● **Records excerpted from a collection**
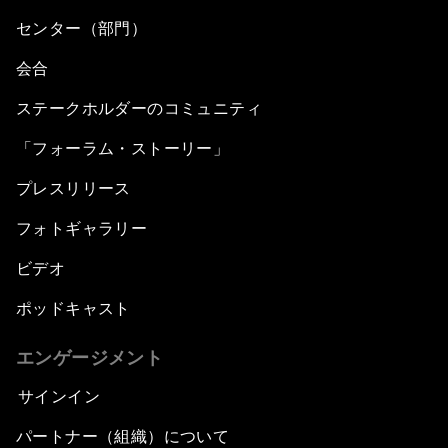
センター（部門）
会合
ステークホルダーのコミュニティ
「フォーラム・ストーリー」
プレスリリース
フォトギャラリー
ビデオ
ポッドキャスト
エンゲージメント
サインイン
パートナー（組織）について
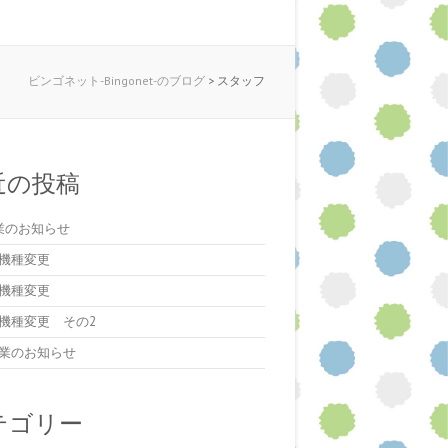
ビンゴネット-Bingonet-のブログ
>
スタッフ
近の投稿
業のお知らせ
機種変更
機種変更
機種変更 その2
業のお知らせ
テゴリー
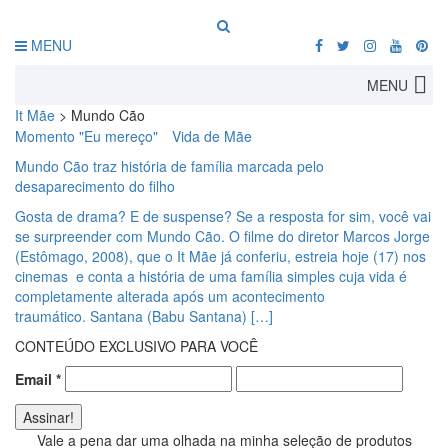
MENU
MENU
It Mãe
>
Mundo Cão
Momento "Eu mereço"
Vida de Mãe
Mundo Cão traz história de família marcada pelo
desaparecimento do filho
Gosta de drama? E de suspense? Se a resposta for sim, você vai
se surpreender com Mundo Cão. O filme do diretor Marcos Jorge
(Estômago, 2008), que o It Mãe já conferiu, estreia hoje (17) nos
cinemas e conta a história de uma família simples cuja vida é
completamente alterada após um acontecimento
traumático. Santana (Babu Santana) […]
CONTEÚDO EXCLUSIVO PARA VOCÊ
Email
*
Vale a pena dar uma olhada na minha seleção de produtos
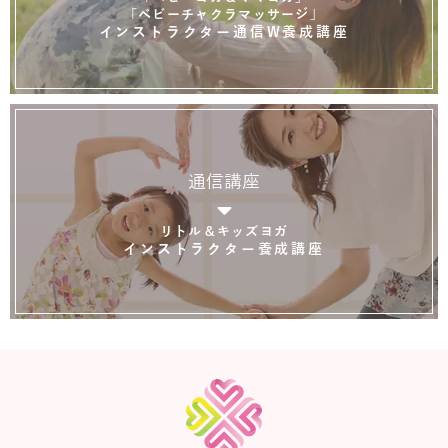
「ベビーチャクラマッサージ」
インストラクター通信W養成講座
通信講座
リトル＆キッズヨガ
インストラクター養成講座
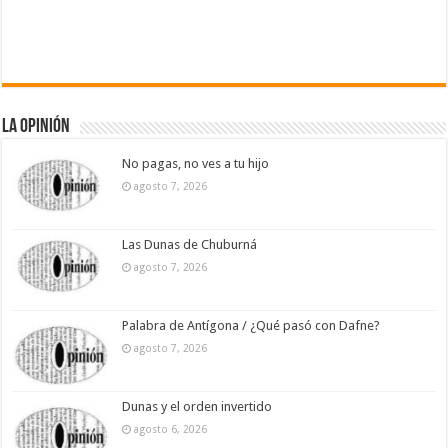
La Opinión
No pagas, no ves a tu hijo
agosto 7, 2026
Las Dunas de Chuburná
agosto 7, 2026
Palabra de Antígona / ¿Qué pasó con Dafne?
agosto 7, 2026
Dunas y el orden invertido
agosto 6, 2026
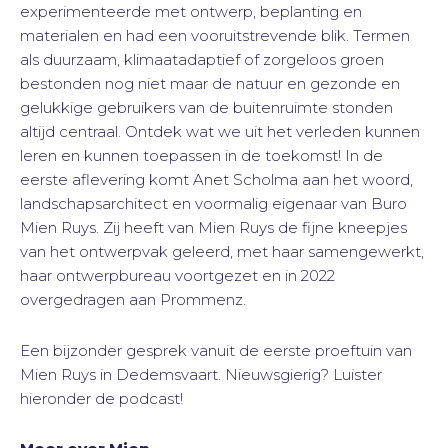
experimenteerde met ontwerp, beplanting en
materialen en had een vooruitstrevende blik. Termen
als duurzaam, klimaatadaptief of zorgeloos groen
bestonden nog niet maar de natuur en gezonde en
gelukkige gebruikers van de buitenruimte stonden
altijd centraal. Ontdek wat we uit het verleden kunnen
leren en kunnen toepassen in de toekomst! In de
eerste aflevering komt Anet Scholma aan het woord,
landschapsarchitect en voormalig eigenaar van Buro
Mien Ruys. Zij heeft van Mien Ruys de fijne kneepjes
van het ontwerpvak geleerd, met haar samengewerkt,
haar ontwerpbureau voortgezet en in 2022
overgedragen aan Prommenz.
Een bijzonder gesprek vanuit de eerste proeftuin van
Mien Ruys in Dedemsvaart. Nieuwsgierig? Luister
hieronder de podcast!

● **EXERCISE REQUIREMENTS**
Set down, exactly as written, each line from the one that contains "se surpreender com" to the last line of the records, but none of the pictures.

● **ANSWER TO THIS TASK**
se surpreender com Mundo Cão. O filme do diretor Marcos Jorge
(Estômago, 2008), que o It Mãe já conferiu, estreia hoje (17) nos
cinemas e conta a história de uma família simples cuja vida é
completamente alterada após um acontecimento
traumático. Santana (Babu Santana) […]
CONTEÚDO EXCLUSIVO PARA VOCÊ
Email
*
Vale a pena dar uma olhada na minha seleção de produtos
「ベビーチャクラマッサージ」
インストラクター通信W養成講座
通信講座
リトル＆キッズヨガ
インストラクター養成講座
La Opinión
No pagas, no ves a tu hijo
agosto 7, 2026
Las Dunas de Chuburná
agosto 7, 2026
Palabra de Antígona / ¿Qué pasó con Dafne?
agosto 7, 2026
Dunas y el orden invertido
agosto 6, 2026
experimenteerde met ontwerp, beplanting en
materialen en had een vooruitstrevende blik. Termen
als duurzaam, klimaatadaptief of zorgeloos groen
bestonden nog niet maar de natuur en gezonde en
gelukkige gebruikers van de buitenruimte stonden
altijd centraal. Ontdek wat we uit het verleden kunnen
leren en kunnen toepassen in de toekomst! In de
eerste aflevering komt Anet Scholma aan het woord,
landschapsarchitect en voormalig eigenaar van Buro
Mien Ruys. Zij heeft van Mien Ruys de fijne kneepjes
van het ontwerpvak geleerd, met haar samengewerkt,
haar ontwerpbureau voortgezet en in 2022
overgedragen aan Prommenz.
Een bijzonder gesprek vanuit de eerste proeftuin van
Mien Ruys in Dedemsvaart. Nieuwsgierig? Luister
hieronder de podcast!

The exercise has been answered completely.